*** Opening Material provided ***

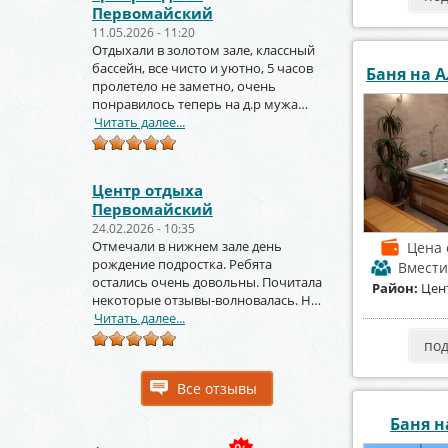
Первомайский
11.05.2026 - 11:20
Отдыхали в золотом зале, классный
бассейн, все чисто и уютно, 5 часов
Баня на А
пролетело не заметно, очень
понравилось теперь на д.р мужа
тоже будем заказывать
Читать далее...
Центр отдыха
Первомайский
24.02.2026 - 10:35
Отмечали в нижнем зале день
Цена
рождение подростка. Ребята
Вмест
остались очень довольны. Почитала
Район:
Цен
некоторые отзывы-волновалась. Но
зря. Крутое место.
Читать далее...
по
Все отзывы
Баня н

*** Closing Material provided ***
*** Opening Material provided ***

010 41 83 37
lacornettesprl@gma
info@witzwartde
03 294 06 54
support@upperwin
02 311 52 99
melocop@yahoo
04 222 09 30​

*** Closing Material provided ***
*** Opening Material provided ***

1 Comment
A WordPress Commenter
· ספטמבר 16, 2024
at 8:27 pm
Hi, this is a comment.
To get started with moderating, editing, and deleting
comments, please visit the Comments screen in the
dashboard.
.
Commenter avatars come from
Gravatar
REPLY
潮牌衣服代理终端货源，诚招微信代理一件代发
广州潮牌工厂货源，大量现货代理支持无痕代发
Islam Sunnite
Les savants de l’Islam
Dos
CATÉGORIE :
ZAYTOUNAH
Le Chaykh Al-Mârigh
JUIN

*** Closing Material provided ***

If a line in the material above contains "отзывы", show that line.

некоторые отзывы-волновалась. Но
Все отзывы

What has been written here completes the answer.